EXERCISE DETAILS: In the records, find every line with the word "minutes" and copy it out.

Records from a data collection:

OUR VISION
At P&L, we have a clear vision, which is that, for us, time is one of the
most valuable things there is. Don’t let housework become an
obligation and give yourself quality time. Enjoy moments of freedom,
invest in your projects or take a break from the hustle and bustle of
...
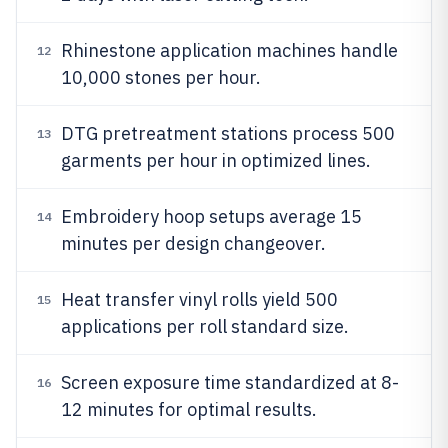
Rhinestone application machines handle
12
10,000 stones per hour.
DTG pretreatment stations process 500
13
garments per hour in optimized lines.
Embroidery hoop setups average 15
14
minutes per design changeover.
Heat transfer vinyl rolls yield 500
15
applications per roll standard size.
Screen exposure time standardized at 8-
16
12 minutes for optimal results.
--
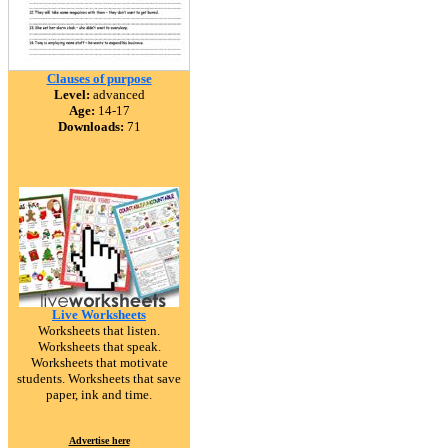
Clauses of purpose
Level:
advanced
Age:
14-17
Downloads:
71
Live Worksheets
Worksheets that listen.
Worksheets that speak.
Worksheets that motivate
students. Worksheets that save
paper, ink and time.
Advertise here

ANSWER SPACE:
minutes per design changeover.
12 minutes for optimal results.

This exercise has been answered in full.